Put simply, following the procedure is time consuming and requires patience. In essence, the procedure requires employers to:




  • write to the employee, setting out the nature of their conduct, capability or other circumstances that lead the employer to contemplate dismissing them


  • invite the employee to a meeting to discuss the issue


  • tell the employee of the employer’s decision and offer the right of appeal.

If the employee appeals, the employer must then invite them to a meeting to discuss the appeal and communicate the final decision to them after the meeting.


Many managers see the procedure as a frustrating distraction from their ‘real work’, particularly if the employee is being dismissed by reason of misconduct. Also, they can feel slightly odd dismissing a senior executive in this, rather perfunctory, way.


Further, following the procedure does not, in and of itself, protect the employer from an unfair dismissal claim. Therefore, managers often seek another way to dismiss employees – a quicker, easier way.


Take a risk


An employer can choose to dismiss an employee immediately and accept the consequences. Now that the maximum unfair dismissal compensatory award is £58,400, this can be an expensive and stressful option. However, if the employee is a high earner, such an award may be a relatively small price to pay for a speedy dismissal, provided there are no other issues to consider – for example, potential discrimination or whistleblowing claims.


Do a deal


An employer can also choose to ‘do a deal’ with the employee. In many cases, this option is more attractive – it can be cost effective for the employer and can leave the employee feeling less aggrieved.
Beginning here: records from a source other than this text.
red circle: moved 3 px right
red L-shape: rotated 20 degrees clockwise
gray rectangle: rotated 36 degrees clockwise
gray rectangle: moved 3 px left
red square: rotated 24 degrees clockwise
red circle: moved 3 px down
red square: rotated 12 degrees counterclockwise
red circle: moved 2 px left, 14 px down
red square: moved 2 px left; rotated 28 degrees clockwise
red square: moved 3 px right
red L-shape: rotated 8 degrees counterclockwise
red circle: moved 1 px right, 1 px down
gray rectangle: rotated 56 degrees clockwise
Doing a deal usually involves entering into a compromise agreement, under which the employee waives their claims against the employer.
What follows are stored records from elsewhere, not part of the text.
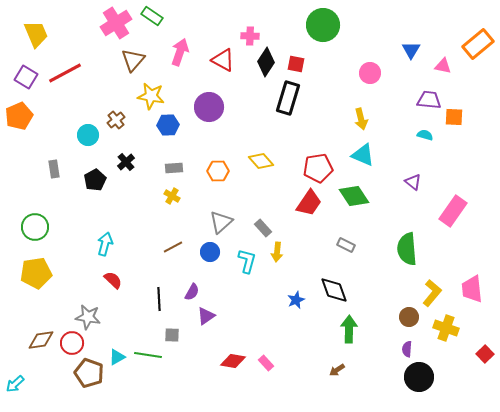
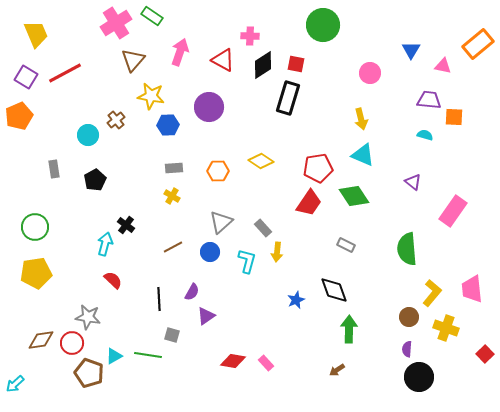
black diamond at (266, 62): moved 3 px left, 3 px down; rotated 24 degrees clockwise
yellow diamond at (261, 161): rotated 15 degrees counterclockwise
black cross at (126, 162): moved 63 px down; rotated 12 degrees counterclockwise
gray square at (172, 335): rotated 14 degrees clockwise
cyan triangle at (117, 357): moved 3 px left, 1 px up
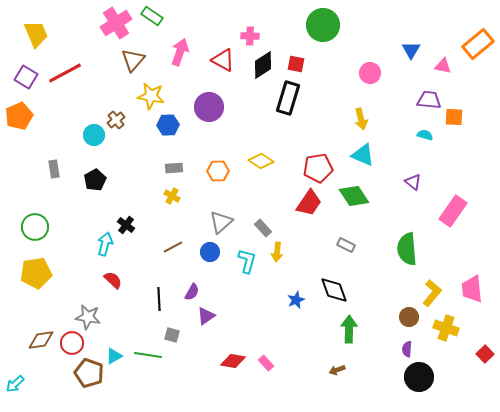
cyan circle at (88, 135): moved 6 px right
brown arrow at (337, 370): rotated 14 degrees clockwise
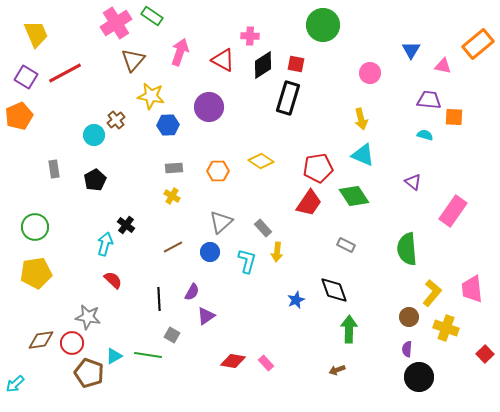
gray square at (172, 335): rotated 14 degrees clockwise
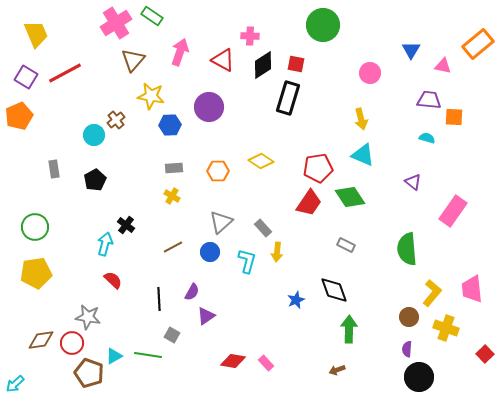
blue hexagon at (168, 125): moved 2 px right
cyan semicircle at (425, 135): moved 2 px right, 3 px down
green diamond at (354, 196): moved 4 px left, 1 px down
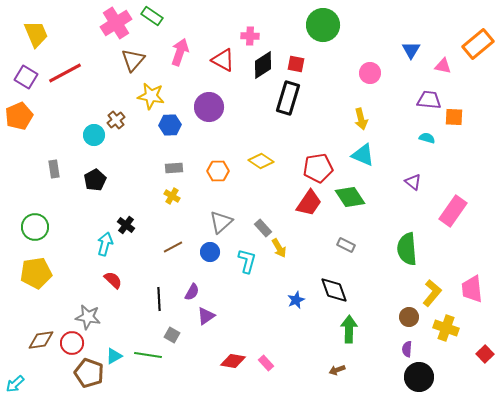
yellow arrow at (277, 252): moved 2 px right, 4 px up; rotated 36 degrees counterclockwise
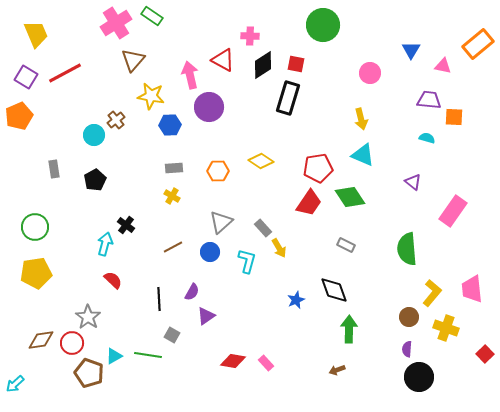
pink arrow at (180, 52): moved 10 px right, 23 px down; rotated 32 degrees counterclockwise
gray star at (88, 317): rotated 25 degrees clockwise
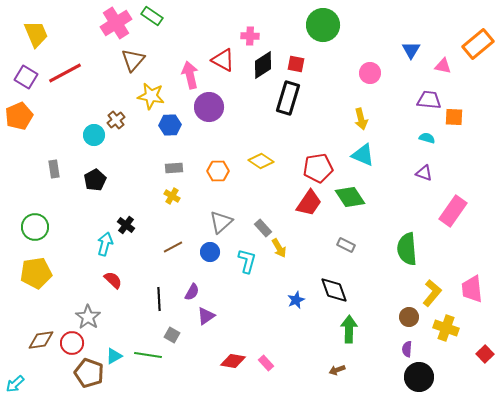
purple triangle at (413, 182): moved 11 px right, 9 px up; rotated 18 degrees counterclockwise
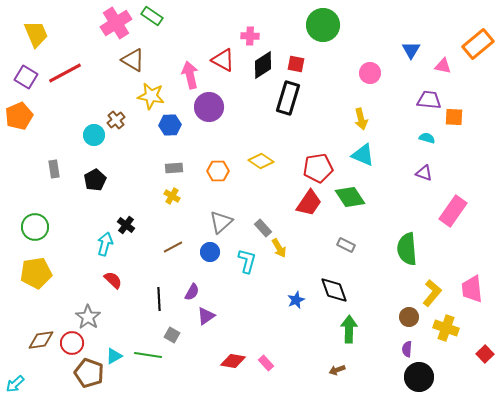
brown triangle at (133, 60): rotated 40 degrees counterclockwise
In this agreement, it is also possible to protect the employer’s confidential information, prevent disclosure by the employee of the circumstances surrounding the employee’s departure, and prevent the employee making derogatory statements about the employer – for example, to the press.


Given that Monstermob’s share price has plummeted following the news of Higginson’s departure, negative press can be a serious consideration.


That said, a deal done badly can land an employer in all sorts of difficulties. For example, failure to give the employee a genuine option and suggesting they must take the offer or be sacked could lead to a claim of constructive unfair dismissal. Even worse, the employee might decide they do not want to negotiate.


With this in mind, some employers take the view that it is better to dismiss immediately, and then introduce the idea of settlement, rather than try the more amicable approach of attempting to reach a deal prior to dismissal.


In short, there is no easy, fail-safe option. The key is to know the options and the pros and cons of each one.

In Monstermob’s case, it believed the best route was to dismiss Higginson immediately and accept the consequences later. Only time will tell if this was the right route to take.